Dataset entries
▼

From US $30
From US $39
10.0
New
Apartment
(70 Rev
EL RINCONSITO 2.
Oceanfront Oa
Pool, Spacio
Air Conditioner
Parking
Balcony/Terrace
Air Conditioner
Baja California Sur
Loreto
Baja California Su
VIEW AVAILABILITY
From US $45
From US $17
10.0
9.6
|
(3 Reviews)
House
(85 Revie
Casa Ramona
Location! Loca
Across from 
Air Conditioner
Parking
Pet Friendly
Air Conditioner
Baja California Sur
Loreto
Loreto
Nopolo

▲

▸ **ABOUT THIS TASK**: Each of the records above is to be reproduced word for word.

▸ **RESPONSE FOR THIS EXERCISE**:
From US $30
From US $39
10.0
New
Apartment
(70 Rev
EL RINCONSITO 2.
Oceanfront Oa
Pool, Spacio
Air Conditioner
Parking
Balcony/Terrace
Air Conditioner
Baja California Sur
Loreto
Baja California Su
VIEW AVAILABILITY
From US $45
From US $17
10.0
9.6
|
(3 Reviews)
House
(85 Revie
Casa Ramona
Location! Loca
Across from 
Air Conditioner
Parking
Pet Friendly
Air Conditioner
Baja California Sur
Loreto
Loreto
Nopolo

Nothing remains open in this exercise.